Sebagaimana pada puisi di atas, idiom tentang hati yang kebak dengan api dan luber dengan cinta itu sesungguhnya menunjuk kepada pecinta itu sendiri. Hal ini mengindikasikan bahwa sebenarnya di antara para pecinta itu ada pertalian yang kuat yang tak mungkin bisa terputus oleh berbagai macam persoalan dan huru-hara dunia.
Para pecinta kelihatannya banyak dan beraneka-ragam dengan variasi cinta yang nyaris tidak ada batasnya dari dulu hingga sekarang. Tapi sesungguhnya secara hakiki mereka itu satu. Utamanya mereka yang tenggelam dalam telaga cinta ilahiat. Sehingga muncul adanya adegium yang sudah dikenal secara umum: "Tidaklah mengenal seorang wali kecuali orang yang pangkat ruhaninya wali juga."

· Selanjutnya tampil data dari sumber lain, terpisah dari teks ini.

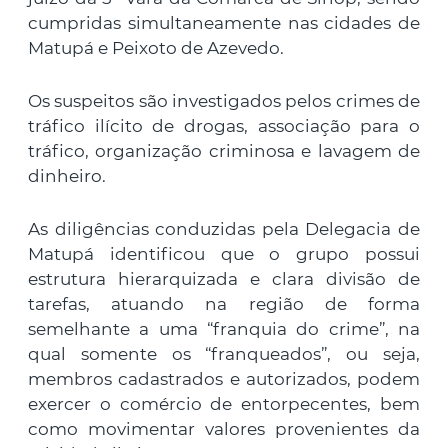
cumpridas simultaneamente nas cidades de
Matupá e Peixoto de Azevedo.
Os suspeitos são investigados pelos crimes de
tráfico ilícito de drogas, associação para o
tráfico, organização criminosa e lavagem de
dinheiro.
As diligências conduzidas pela Delegacia de
Matupá identificou que o grupo possui
estrutura hierarquizada e clara divisão de
tarefas, atuando na região de forma
semelhante a uma “franquia do crime”, na
qual somente os “franqueados”, ou seja,
membros cadastrados e autorizados, podem
exercer o comércio de entorpecentes, bem
como movimentar valores provenientes da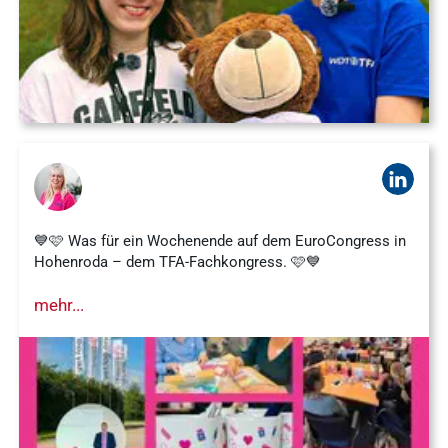
Schnellzugriff
Tierarztbedarf
Ergebnisse
Service &
anzeigen
Kontakt
WDT-Marktplatz
vitofyllin
Tierarztbedarf
Ergebnisse
anzeigen
WDT-
💙🩷 Was für ein Wochenende auf dem EuroCongress in
Hohenroda – dem TFA-Fachkongress. 🩷💙
Mitgliedschaft
Pharma-
mehr...
Praxissoftware
Produktion
Ergebnisse
anzeigen
News & Socials
Arzneimittel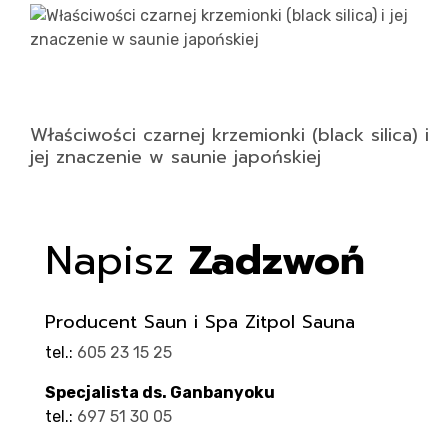
Właściwości czarnej krzemionki (black silica) i
jej znaczenie w saunie japońskiej
Napisz
Zadzwoń
Producent Saun i Spa Zitpol Sauna
tel.:
605 23 15 25
Specjalista ds. Ganbanyoku
tel.:
697 51 30 05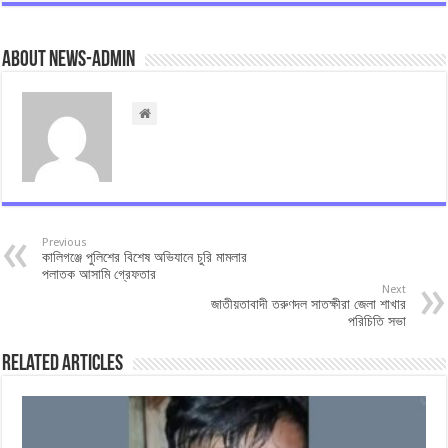
About news-admin
Previous
কালিগঞ্জে পুলিশের বিশেষ অভিযানে চুরি মামলার
পলাতক আসামি গ্রেফতার
Next
জাতীয়তাবাদী তরুণদল সাতক্ষীরা জেলা শাখার
পরিচিতি সভা
Related Articles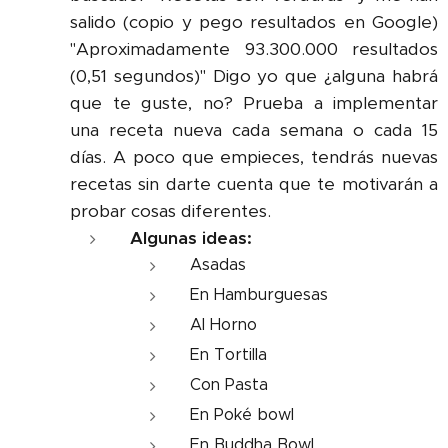
salido (copio y pego resultados en Google)
"Aproximadamente 93.300.000 resultados
(0,51 segundos)" Digo yo que ¿alguna habrá
que te guste, no? Prueba a implementar
una receta nueva cada semana o cada 15
días. A poco que empieces, tendrás nuevas
recetas sin darte cuenta que te motivarán a
probar cosas diferentes.
Algunas ideas:
Asadas
En Hamburguesas
Al Horno
En Tortilla
Con Pasta
En Poké bowl
En Buddha Bowl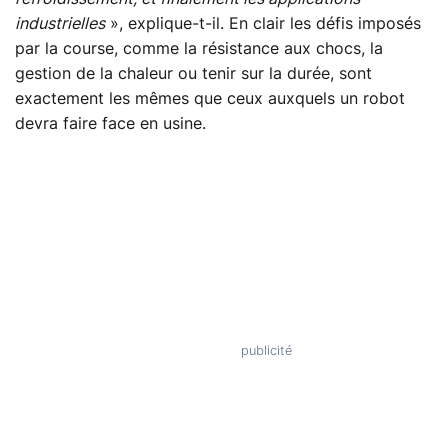
industrielles
», explique-t-il. En clair les défis imposés
par la course, comme la résistance aux chocs, la
gestion de la chaleur ou tenir sur la durée, sont
exactement les mêmes que ceux auxquels un robot
devra faire face en usine.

Itulah sebabnya kenapa mereka menjadi saling mengenal. Mereka juga saling mencinta di atas perjalanan ruhani yang menuju kepada absolusitas hadiratNya. Itulah pula sebabnya kenapa Allah Ta'ala memanggil mereka dengan idiom yang tunggal, tidak plural: "Ya ayyatuhan nafsul muthmainnah, irji'i ila rabbiki radhiyatan mardhiyyah/ Wahai jiwa (bukan jiwa-jiwa) yang tentram! Kembalilah kepada Tuhanmu dengan rida dan diridai."
Ya Allah, di tengah kecenderungan hidup yang makin materialistik dan tidak mendidik dengan baik ini, mohon gabungkanlah kami dengan para nabi, dengan para wali, agar tumbuh dalam diri kami kecintaan kepadaMu, agar pengabdian kami kepadaMu tidak terganggu oleh adanya rasa bosan dan muak yang nyaris tak tertanggungkan. Amin.